# back up dinghy?



## montenido (May 14, 2008)

Hi all,

The boat I just bought came with an Avon roll away dinghy. Not a bad dinghy, but I already have a RIB.
Do any of you cruisers carry a second or Back up dinghy? If not, I'll probably sell it.

Thanks, Bill


----------



## yourtruenorth1 (Apr 1, 2011)

Hey there,

I'm the other CSY in Channel Islands Harbor, and I wanted to congratulate you on your purchase, you bought an awesome boat that will carry you anywhere. 
There is a swap meet the 23rd in Peninsula marina parking lot if you want to sell roll up dinghy. We just carry a RIB Achilles on davits off arch for islands here, and goes on foredeck if we're heading further. We're sailing out tomorrow till Monday, but stop by next week if you can and we can talk boats.

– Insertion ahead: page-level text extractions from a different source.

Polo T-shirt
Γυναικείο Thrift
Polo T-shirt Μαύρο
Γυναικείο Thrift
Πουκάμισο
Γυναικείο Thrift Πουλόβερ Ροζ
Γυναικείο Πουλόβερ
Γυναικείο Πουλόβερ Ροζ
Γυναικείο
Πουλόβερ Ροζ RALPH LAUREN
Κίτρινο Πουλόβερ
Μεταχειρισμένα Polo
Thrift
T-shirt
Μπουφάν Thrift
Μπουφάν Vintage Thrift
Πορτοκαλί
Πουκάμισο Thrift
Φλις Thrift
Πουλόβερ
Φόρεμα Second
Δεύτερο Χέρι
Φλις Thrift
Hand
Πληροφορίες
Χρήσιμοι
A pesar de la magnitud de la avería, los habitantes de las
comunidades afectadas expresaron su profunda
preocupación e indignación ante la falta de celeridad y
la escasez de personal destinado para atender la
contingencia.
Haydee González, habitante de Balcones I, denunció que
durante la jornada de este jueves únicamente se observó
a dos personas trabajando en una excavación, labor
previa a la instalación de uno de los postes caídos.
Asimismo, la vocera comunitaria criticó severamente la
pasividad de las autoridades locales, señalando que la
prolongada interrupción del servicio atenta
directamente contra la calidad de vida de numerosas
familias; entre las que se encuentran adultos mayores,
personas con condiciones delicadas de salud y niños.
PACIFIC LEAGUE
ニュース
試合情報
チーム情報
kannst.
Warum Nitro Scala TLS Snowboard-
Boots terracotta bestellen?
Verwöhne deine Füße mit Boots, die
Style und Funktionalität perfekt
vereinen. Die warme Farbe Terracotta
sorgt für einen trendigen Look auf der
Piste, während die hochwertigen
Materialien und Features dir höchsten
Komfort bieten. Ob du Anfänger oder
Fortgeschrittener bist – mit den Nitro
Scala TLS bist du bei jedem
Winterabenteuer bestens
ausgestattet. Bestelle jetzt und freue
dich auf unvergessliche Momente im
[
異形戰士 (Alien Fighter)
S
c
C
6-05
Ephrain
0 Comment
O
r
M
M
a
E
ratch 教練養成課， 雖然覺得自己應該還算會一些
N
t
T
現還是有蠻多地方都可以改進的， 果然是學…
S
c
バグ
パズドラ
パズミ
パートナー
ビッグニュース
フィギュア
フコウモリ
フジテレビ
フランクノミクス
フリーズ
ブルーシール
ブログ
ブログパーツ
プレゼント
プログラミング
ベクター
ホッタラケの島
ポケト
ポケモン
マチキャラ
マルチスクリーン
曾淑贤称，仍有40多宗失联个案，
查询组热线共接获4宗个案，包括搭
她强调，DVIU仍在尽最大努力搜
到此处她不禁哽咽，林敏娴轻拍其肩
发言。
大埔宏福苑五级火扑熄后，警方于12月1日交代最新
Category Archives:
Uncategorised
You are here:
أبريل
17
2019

Rigger Kim has my contact info.

Steve


----------



## Minnewaska (Feb 21, 2010)

I have spares of lots of things like pumps, belts, hoses and thousands of stainless steal pieces/parts. No backup dinghy. That's pretty luxurious. 

I would sell it, if for no other reason, to get the storage space back.


----------



## Frogwatch (Jan 22, 2011)

A backup dinghy? It's technically known as "Swimming".


----------



## SimonV (Jul 6, 2006)

No NO NO do not sell the back up dinghy. If you end up cruising you will thank the day you kept it. His and her dinghy's are marriage savers. Just include a little 2hp outboard. Also having a dinghy tied to the back of the boat while you use the other on day trips away from the boat is good security as it looks as if someone is aboard.


----------



## Stumble (Feb 2, 2012)

We carried one dinghy, and a sea kayak, plus a wind surfer. More than once the kayak was used to take someone to shore but I wouldn't really consider a second dinghy. They just take up too much space.


----------



## svjustus (Feb 26, 2012)

I agree with SimonV- having two dinghys is great!! We have a roll up with a 3.3 hp motor & a RIB with a 15 hp motor!! Great for when we want to do our own thing!! It gets a little claustiphobic to be with ANYONE 24/7!! 
PS- Congrats on your new boat!!


----------



## Faster (Sep 13, 2005)

I can see the utility of having two dinghies as described above.. add a few kids into the mix and it makes more sense still. If you have the space to keep the stowed roll-up why not? Eventually a small kicker for it will be even better, and it can be a backup to the RIBs power. If you're off on an errand with the RIB, anyone left behind isn't necessarily boat (or beach) bound while you're away. Swimming may not always be an option.

We carry a 7.5' rollup (with a 3.5 o/b) essentially as a 'backup' to our two kayaks. The dinghy comes out of the bag mostly only if we have guests.


----------



## ebs001 (May 8, 2006)

I lost my dinghy in Marsh Harbour, Bahamas. It's a terrible sinking feeling that you get reaklizing you have no local transportation. Luckily we found ours soon after we discovered it was lost but it truly would have been a great relief if we had a back up. I agree with others who suggest you keep it.


----------



## St Anna (Mar 15, 2003)

I like what Simon said.
I have a kayak as the 2nd. Also did have a malibu, but was recently sold


----------



## Capt.aaron (Dec 14, 2011)

I' fix'n to by one of those 16 foot Kaboats as a back up. Fit's in a bag in my aft laz. I can pull it out, pump it up and move some serious weight and people around.


----------



## wingNwing (Apr 28, 2008)

Our "backup dinghy" is an inflatable kayak. Rather than having two dinghies - i.e., two things that do the same function, with the kayak we get the security & flexibility advantages of having a second "family car" but some different options for playing.


----------



## montenido (May 14, 2008)

Thank you for the great replies. I sold the dinghy at a boater's swap meet last weekend. Our back up dinghy will be a kayak and SUP paddleboard. 

Thanks again, Bill


----------



## robcan (Mar 14, 2011)

How about a small dinghy sailboat? Not just as backup but for the kids to sail around in an anchorage. Anyone have a recommendation on an easy/small sailboat to carry or tow? I'm about to buy a 45-48' boat and mostly Chesapeake with some Caribbean sailing in the forecast. Any insight appreciated, thanks.


----------